# Overview of data hierarchy:

This is an adaptation of the hierarchical bootstrap simulation code from https://github.com/soberlab/Hierarchical-Bootstrap-Paper to use to compare ripple abundance between 5XFAD and WT mice.

The original simulation code worked over 2 levels of data - neurons and trials. This data was stored in a 2D array where rows = higher level (neurons) and columns = repetitions w/in that level (trials). Eventually 2 populations of neurons are compared with each other. 

### original simulation dataset
  
#### hierarchy of the data

* neuron 1
    * trial 1
    * trial 2
    * trial n
* neuron 2
    * trial 1
    * trial 2
    * trial n
* neuron n
    * trial 1
    * trial 2
    * trial n

#### structure of the data

    [neuron 1 trial 1, neuron 1 trial 2, neuron 1 trial N;
     neuron 2 trial 1, neuron 2 trial 2, neuron 2 trial N;
     neuron N trial 1, neuron N trial 2, neuron N trial N]

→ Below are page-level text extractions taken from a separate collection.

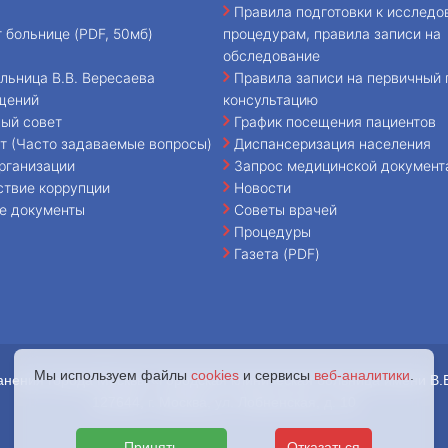
Правила подготовки к исследо
т больнице (PDF, 50мб)
процедурам, правила записи на
обследование
льница В.В. Вересаева
Правила записи на первичный 
щений
консультацию
ый совет
График посещения пациентов
т (Часто задаваемые вопросы)
Диспансеризация населения
рганизации
Запрос медицинской документ
ствие коррупции
Новости
е документы
Советы врачей
Процедуры
Газета (PDF)
Мы используем файлы
cookies
и сервисы
веб-аналитики
.
анения города Москвы «Городская клиническая больница имени В.
127644, г. Москва, ул. Лобненская, д. 10
Принять
Отказаться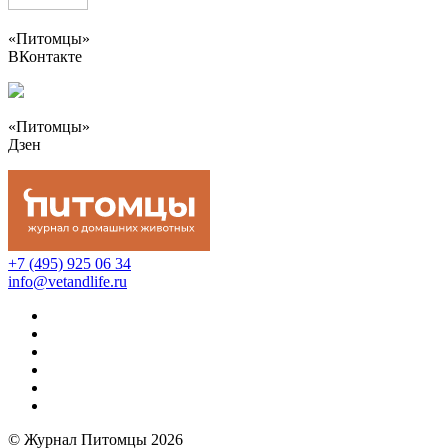
«Питомцы»
ВКонтакте
«Питомцы»
Дзен
+7 (495) 925 06 34
info@vetandlife.ru
© Журнал Питомцы 2026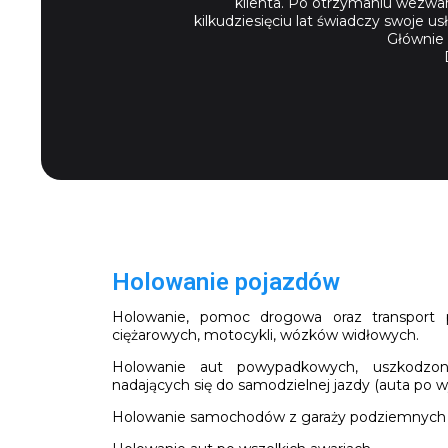
klienta. Po otrzymaniu wezwa
kilkudziesięciu lat świadczy swoje 
Głównie 
Holowanie pojazdów
Holowanie, pomoc drogowa oraz transport 
ciężarowych, motocykli, wózków widłowych.
Holowanie aut powypadkowych, uszkodzony
nadających się do samodzielnej jazdy (auta po wy
Holowanie samochodów z garaży podziemnych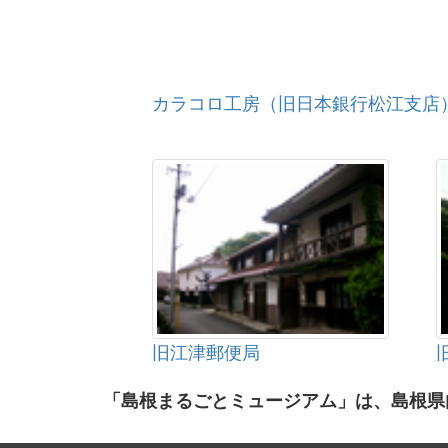
カラコロ工房（旧日本銀行松江支店
旧江津郵便局
「島根まるごとミュージアム」は、島根県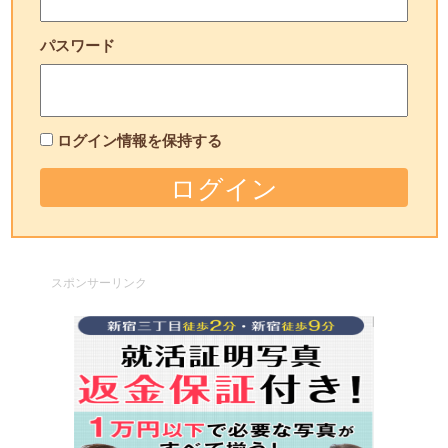
パスワード
ログイン情報を保持する
スポンサーリンク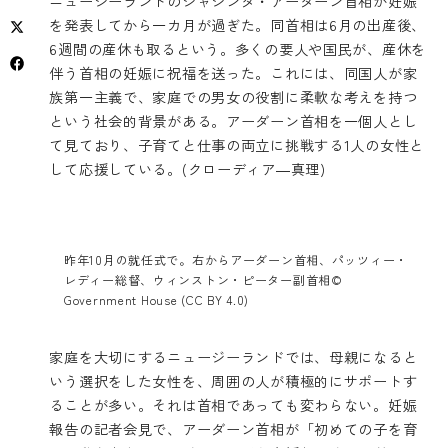
ニュージーランドのジャシンダ・アーダーン首相が妊娠
を発表してから一カ月が過ぎた。同首相は6月の出産後、
6週間の産休も取るという。多くの要人や国民が、産休を
伴う首相の妊娠に祝福を送った。これには、同国人が家
族第一主義で、家庭での男女の役割に柔軟な考えを持つ
という社会的背景がある。アーダーン首相を一個人とし
て見ており、子育てと仕事の両立に挑戦する1人の女性と
して応援している。(クローディア―真理)
昨年10月の就任式で。右からアーダーン首相、パッツィー・
レディー総督、ウィンストン・ピーター副首相©
Government House (CC BY 4.0)
家庭を大切にするニュージーランドでは、母親になると
いう選択をした女性を、周囲の人が積極的にサポートす
ることが多い。それは首相であっても変わらない。妊娠
報告の記者会見で、アーダーン首相が「初めての子を育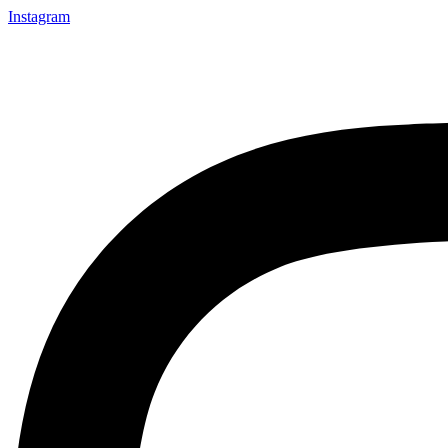
Instagram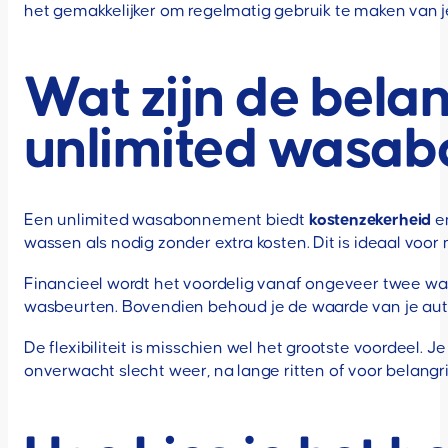
het gemakkelijker om regelmatig gebruik te maken van
Wat zijn de bela
unlimited wasa
Een unlimited wasabonnement biedt
kostenzekerheid
en
wassen als nodig zonder extra kosten. Dit is ideaal voo
Financieel wordt het voordelig vanaf ongeveer twee was
wasbeurten. Bovendien behoud je de waarde van je auto 
De flexibiliteit is misschien wel het grootste voordeel. 
onverwacht slecht weer, na lange ritten of voor belangr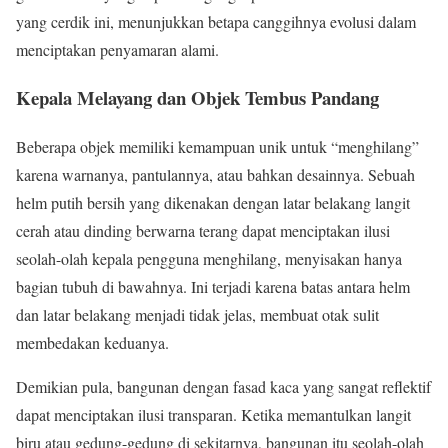
yang cerdik ini, menunjukkan betapa canggihnya evolusi dalam
menciptakan penyamaran alami.
Kepala Melayang dan Objek Tembus Pandang
Beberapa objek memiliki kemampuan unik untuk “menghilang”
karena warnanya, pantulannya, atau bahkan desainnya. Sebuah
helm putih bersih yang dikenakan dengan latar belakang langit
cerah atau dinding berwarna terang dapat menciptakan ilusi
seolah-olah kepala pengguna menghilang, menyisakan hanya
bagian tubuh di bawahnya. Ini terjadi karena batas antara helm
dan latar belakang menjadi tidak jelas, membuat otak sulit
membedakan keduanya.
Demikian pula, bangunan dengan fasad kaca yang sangat reflektif
dapat menciptakan ilusi transparan. Ketika memantulkan langit
biru atau gedung-gedung di sekitarnya, bangunan itu seolah-olah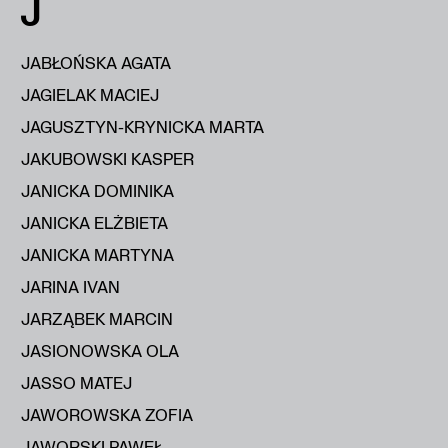
J
JABŁOŃSKA AGATA
JAGIELAK MACIEJ
JAGUSZTYN-KRYNICKA MARTA
JAKUBOWSKI KASPER
JANICKA DOMINIKA
JANICKA ELŻBIETA
JANICKA MARTYNA
JARINA IVAN
JARZĄBEK MARCIN
JASIONOWSKA OLA
JASSO MATEJ
JAWOROWSKA ZOFIA
JAWORSKI PAWEŁ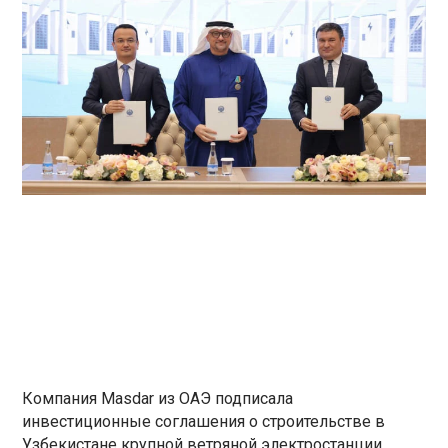
Компания Masdar из ОАЭ подписала
инвестиционные соглашения о строительстве в
Узбекистане крупной ветряной электростанции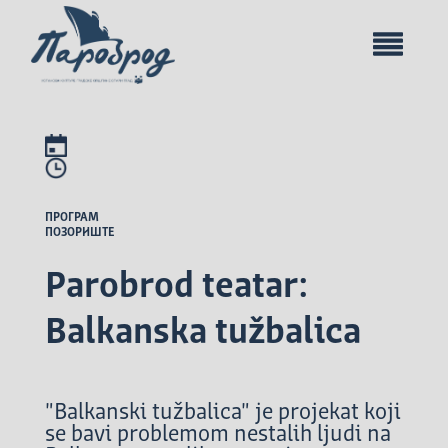
ПРОГРАМ
ПОЗОРИШТЕ
Parobrod teatar:
Balkanska tužbalica
"Balkanski tužbalica" je projekat koji
se bavi problemom nestalih ljudi na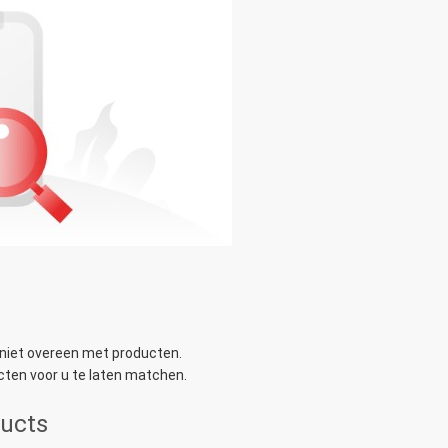
niet overeen met producten.
ten voor u te laten matchen.
ducts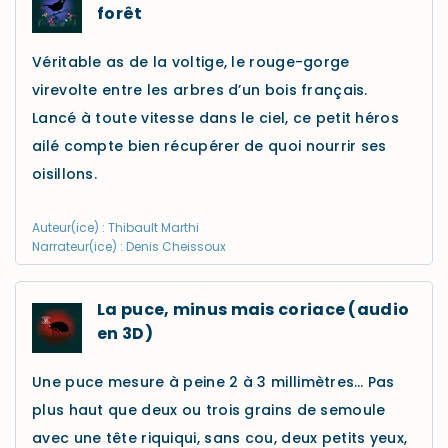
forêt
Véritable as de la voltige, le rouge-gorge
virevolte entre les arbres d’un bois français.
Lancé à toute vitesse dans le ciel, ce petit héros
ailé compte bien récupérer de quoi nourrir ses
oisillons.
Auteur(ice) : Thibault Marthi
Narrateur(ice) : Denis Cheissoux
La puce, minus mais coriace (audio
en 3D)
Une puce mesure à peine 2 à 3 millimètres… Pas
plus haut que deux ou trois grains de semoule
avec une tête riquiqui, sans cou, deux petits yeux,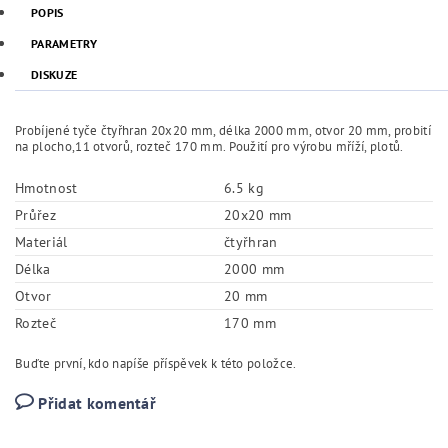
POPIS
PARAMETRY
DISKUZE
Probíjené tyče čtyřhran 20x20 mm, délka 2000 mm, otvor 20 mm, probití
na plocho,11 otvorů, rozteč 170 mm. Použití pro výrobu mříží, plotů.
Hmotnost
6.5 kg
Průřez
20x20 mm
Materiál
čtyřhran
Délka
2000 mm
Otvor
20 mm
Rozteč
170 mm
Buďte první, kdo napíše příspěvek k této položce.
Přidat komentář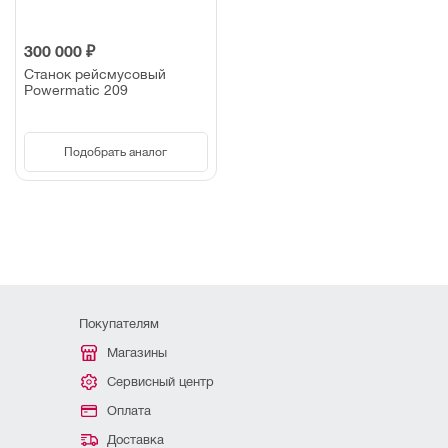
300 000 ₽
Станок рейсмусовый
Powermatic 209
Подобрать аналог
Покупателям
Магазины
Сервисный центр
Оплата
Доставка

The adapted bootstrapping code must work over 3 levels of data - animals, sessions, and time periods. There are not an equal number of repetitions across any of the levels, so this data is stored in the long data format. That is, a matrix where each row is a single time period, with the animal and session specified. Eventually 2 populations of animals from different genotypes are compared with each other.

### my adapted dataset

#### hierarchy of the data

* genotype 1
    * animal 1
        * session 1
            * period 1
            * period n
        * session 2
            * period 1
            * period n
    * animal n
        * session 1
            * period 1
            * period n
        * session 2
            * period 1
            * period n
* genotype 2
    * animal 1
        * session 1
            * period 1
            * period n
        * session 2
            * period 1
            * period n
    * animal n
        * session 1
            * period 1
            * period n
        * session 2
            * period 1
            * period n
            
#### structure of the data

    [timeperiod 1, session 1, animal1;
     timeperiod 2, session 1, animal1;
     timeperiod N, session 1, animal1;
     timeperiod 1, session N, animal1;
     timeperiod N, session N, animal1;
     timeperiod 1, session 1, animalN;
     timeperiod N, session N, animalN]
    

# Defining functions for bootstrap analysis:

First we will import the relevant libraries that will be used

In [1]:
#Import relevant libraries:
import numpy as np
import pandas as pd
import matplotlib.pyplot as plt
from scipy import stats

Three functions are defined below: 
   * _get_bootstrapped_sample_ : a bootstrapping function over that runs nboot times through all levels of a hierarchical dataset.
   * _bootstrap_rec_ : a recursive resampling function that resamples with replacement across all levels of the data.
   * _get_direct_prob_ : A probablity function that can compute the pboot value between two populations of bootstrapped samples.

In [2]:
def get_bootstrapped_sample(variable,levels,nboot=1000):
    '''
    This function performs a hierarchical bootstrap on the data present in 'variable'.
    This function assumes that the data in 'variable' is in the format of a dataframe where the
    input 'levels' indicates which columns contain the data from highest hierarchical level to the lowest.
    '''
    bootstats = np.zeros(nboot)

    #resample with replacement through all of the levels of the data
    for i in np.arange(nboot):
        temp = [];
        rand_lev = np.unique(variable[levels[0]])
        output = bootstrap_rec(variable,rand_lev,levels,temp) #recursive fxn to go through all hierarchical levels

        #calculate the computation of interest (mean ripple rate in our case) here 
        bootstats[i] = np.nanmean(temp)

    return bootstats

In [3]:
def bootstrap_rec(data_input,rand_lev,levels,temp,n=0):
    
    if n == np.shape(levels)[0]-1:                                         #base condition - the lowest level
        temp.extend(rand_lev)                                              #append data at lowest level
        return temp
    else:
        for i in rand_lev:
            #get random sampling of data
            data_temp = data_input[data_input[levels[n]] == i]             #select subset of rows for first level
            data_subset = np.unique(data_temp[levels[n+1]])                #select column with info for next level
            num_subvals = np.shape(data_subset)[0]                         #get number of values within next level
            rand_lev_new = np.random.choice(data_subset,int(num_subvals))  #random sample next level w/replacement
            
#             print('----------------------------------------------------------------- \n'
#                  'There are', num_subvals, levels[n+1], 'values for', levels[n], i, '\n'
#                  'The random samples with replacement are ', rand_lev_new)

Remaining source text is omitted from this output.